Can't Take It With You (BBC2)

THE scale of litigation over the late rock musician Jimi Hendrix's estate was illustrated by learning that a staggering 40m dollars has been spent in legal fees alone, fighting over his legacy.

Here was a story showing what happens when family members fall into the greed pit. It's doubtful if Hendrix is laughing in his grave over the split between his brother and step-sister. He's certainly not laughing in the grave in which he was originally buried. The company that owns the rights to his estate had his body moved to a new mausoleum without telling his younger brother Leon. "I came to pray over Jimi's grave and it was empty," he recalls.

This is the same company whose Hendrix merchandising range includes golf balls, a rocking chair bearing his face, and bottles of red wine. This latter may seem inappropriate as Hendrix died from a mixture of sleeping pills and red wine in 1966.

Hendrix had a relatively brief career, lasting just four years and three studio albums. The musician who grew up in the poor suburbs of Seattle had only £20,000 in the bank. His is the most litigated rock'n'roll estate other than The Beatles.

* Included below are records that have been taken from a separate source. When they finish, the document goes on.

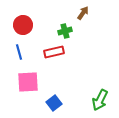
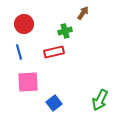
red circle: moved 1 px right, 1 px up
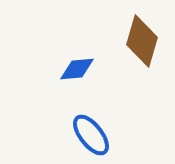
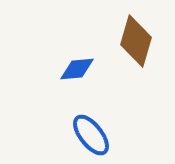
brown diamond: moved 6 px left
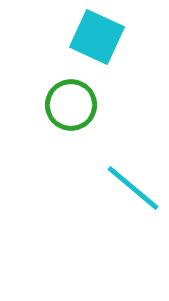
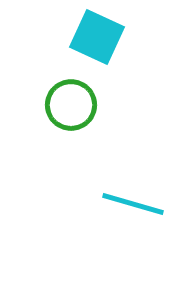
cyan line: moved 16 px down; rotated 24 degrees counterclockwise
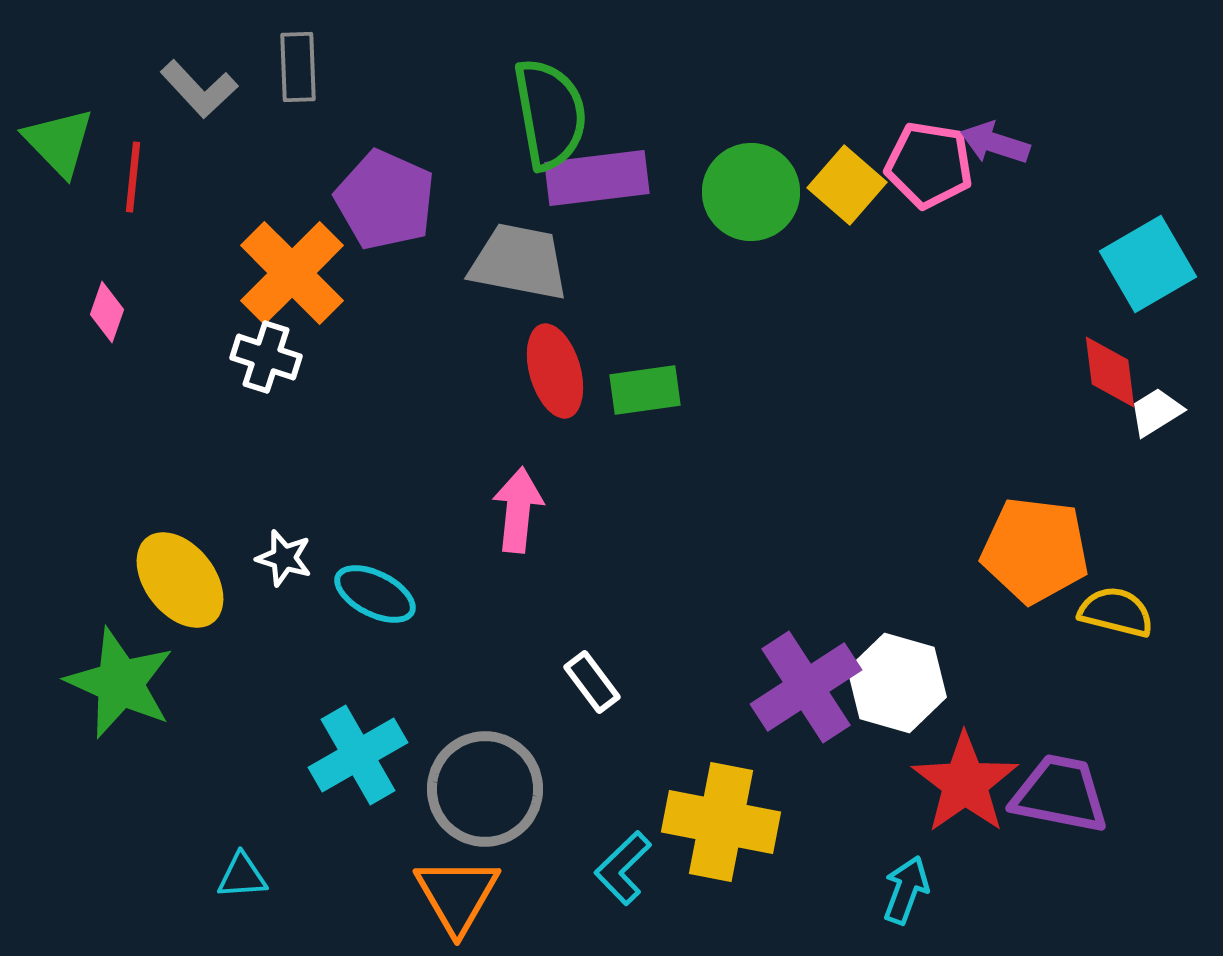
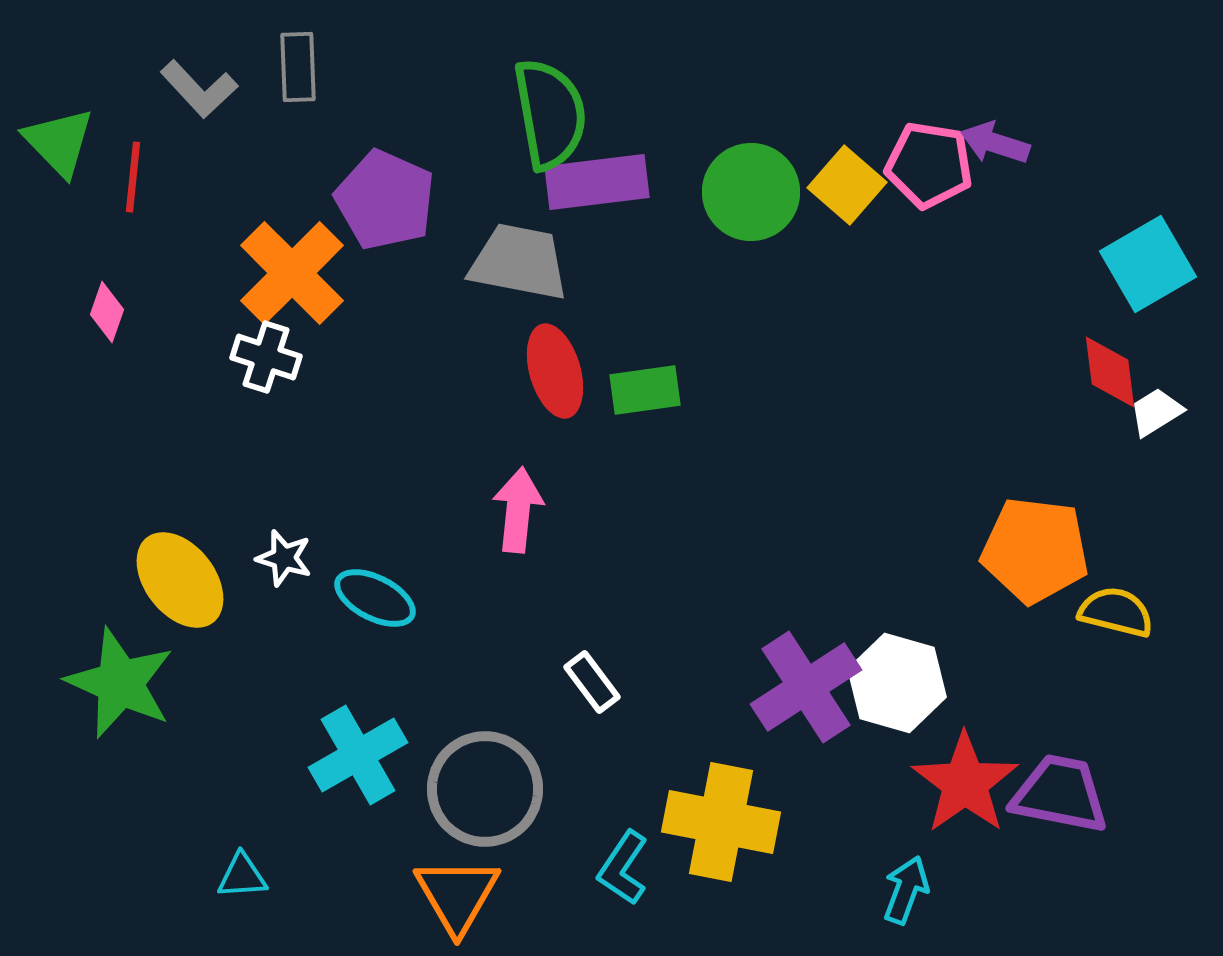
purple rectangle: moved 4 px down
cyan ellipse: moved 4 px down
cyan L-shape: rotated 12 degrees counterclockwise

Emotions have been running high in the family with legal case following legal case. Janie, daughter of the woman Hendrix's father Al married after Jimi's death, is president and CEO of a company said to be worth 80m dollars. Leon's sole inheritance was a souvenir gold record, when he claims Al had promised him 25 per cent of the estate.

Al didn't help matters by declaring in his 1999 autobiography that he wasn't Leon's father, despite naming him 12 years earlier as his one living natural son. Leon claimed his sister was behind the book and sued for defamation. He took a DNA test, the results of which are still under wraps.

Both Leon and Janie have rich backers. Janie has the help of Microsoft co-founder Paul Allen, a Hendrix fan and the fourth richest man in the world. Leon is being backed by Seattle property financier Craig Dieffenbach, who's put three million dollars into attempting to have Al's will overturned on the grounds that Janie, not her father, was the architect.

The case has taken a new twist with a woman filing suit that she's the daughter of Jimi Hendrix. You could reach only one conclusion: there's nothing like money to bring a family together - in court.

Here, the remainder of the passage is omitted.